→ **What is required**:
Print out the records in full, keeping each word unchanged.

→ **Dataset entries**:
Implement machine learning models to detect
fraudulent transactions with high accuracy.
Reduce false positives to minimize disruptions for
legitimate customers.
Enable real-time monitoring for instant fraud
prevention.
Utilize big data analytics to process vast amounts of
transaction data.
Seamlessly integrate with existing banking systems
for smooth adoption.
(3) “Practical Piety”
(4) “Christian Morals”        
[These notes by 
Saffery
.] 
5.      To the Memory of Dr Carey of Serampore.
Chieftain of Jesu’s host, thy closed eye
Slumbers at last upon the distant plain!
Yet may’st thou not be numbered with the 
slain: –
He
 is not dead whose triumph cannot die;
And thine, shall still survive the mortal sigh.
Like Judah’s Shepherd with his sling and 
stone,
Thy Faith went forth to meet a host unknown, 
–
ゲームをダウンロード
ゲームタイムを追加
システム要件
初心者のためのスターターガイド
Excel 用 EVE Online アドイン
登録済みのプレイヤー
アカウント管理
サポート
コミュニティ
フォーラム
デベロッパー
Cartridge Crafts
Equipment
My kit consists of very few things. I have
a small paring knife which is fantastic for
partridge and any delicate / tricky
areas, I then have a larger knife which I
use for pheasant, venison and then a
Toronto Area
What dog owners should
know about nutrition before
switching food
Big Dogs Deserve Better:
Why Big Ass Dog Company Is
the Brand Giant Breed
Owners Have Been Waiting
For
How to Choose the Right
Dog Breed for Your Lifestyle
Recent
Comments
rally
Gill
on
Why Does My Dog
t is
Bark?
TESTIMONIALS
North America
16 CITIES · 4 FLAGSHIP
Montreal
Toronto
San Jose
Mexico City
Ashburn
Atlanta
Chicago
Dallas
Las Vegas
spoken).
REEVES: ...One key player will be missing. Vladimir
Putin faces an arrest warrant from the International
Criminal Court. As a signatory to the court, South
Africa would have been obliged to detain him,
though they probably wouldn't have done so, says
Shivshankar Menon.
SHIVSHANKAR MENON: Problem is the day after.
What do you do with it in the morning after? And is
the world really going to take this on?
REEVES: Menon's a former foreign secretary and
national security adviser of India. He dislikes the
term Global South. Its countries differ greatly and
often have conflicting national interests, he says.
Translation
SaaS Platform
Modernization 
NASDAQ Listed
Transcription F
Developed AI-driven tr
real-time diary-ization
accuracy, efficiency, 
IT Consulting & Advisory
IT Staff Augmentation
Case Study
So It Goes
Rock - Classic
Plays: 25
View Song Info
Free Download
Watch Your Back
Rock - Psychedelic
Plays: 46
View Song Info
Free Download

→ **Exercise solution**:
Implement machine learning models to detect
fraudulent transactions with high accuracy.
Reduce false positives to minimize disruptions for
legitimate customers.
Enable real-time monitoring for instant fraud
prevention.
Utilize big data analytics to process vast amounts of
transaction data.
Seamlessly integrate with existing banking systems
for smooth adoption.
(3) “Practical Piety”
(4) “Christian Morals”        
[These notes by 
Saffery
.] 
5.      To the Memory of Dr Carey of Serampore.
Chieftain of Jesu’s host, thy closed eye
Slumbers at last upon the distant plain!
Yet may’st thou not be numbered with the 
slain: –
He
 is not dead whose triumph cannot die;
And thine, shall still survive the mortal sigh.
Like Judah’s Shepherd with his sling and 
stone,
Thy Faith went forth to meet a host unknown, 
–
ゲームをダウンロード
ゲームタイムを追加
システム要件
初心者のためのスターターガイド
Excel 用 EVE Online アドイン
登録済みのプレイヤー
アカウント管理
サポート
コミュニティ
フォーラム
デベロッパー
Cartridge Crafts
Equipment
My kit consists of very few things. I have
a small paring knife which is fantastic for
partridge and any delicate / tricky
areas, I then have a larger knife which I
use for pheasant, venison and then a
Toronto Area
What dog owners should
know about nutrition before
switching food
Big Dogs Deserve Better:
Why Big Ass Dog Company Is
the Brand Giant Breed
Owners Have Been Waiting
For
How to Choose the Right
Dog Breed for Your Lifestyle
Recent
Comments
rally
Gill
on
Why Does My Dog
t is
Bark?
TESTIMONIALS
North America
16 CITIES · 4 FLAGSHIP
Montreal
Toronto
San Jose
Mexico City
Ashburn
Atlanta
Chicago
Dallas
Las Vegas
spoken).
REEVES: ...One key player will be missing. Vladimir
Putin faces an arrest warrant from the International
Criminal Court. As a signatory to the court, South
Africa would have been obliged to detain him,
though they probably wouldn't have done so, says
Shivshankar Menon.
SHIVSHANKAR MENON: Problem is the day after.
What do you do with it in the morning after? And is
the world really going to take this on?
REEVES: Menon's a former foreign secretary and
national security adviser of India. He dislikes the
term Global South. Its countries differ greatly and
often have conflicting national interests, he says.
Translation
SaaS Platform
Modernization 
NASDAQ Listed
Transcription F
Developed AI-driven tr
real-time diary-ization
accuracy, efficiency, 
IT Consulting & Advisory
IT Staff Augmentation
Case Study
So It Goes
Rock - Classic
Plays: 25
View Song Info
Free Download
Watch Your Back
Rock - Psychedelic
Plays: 46
View Song Info
Free Download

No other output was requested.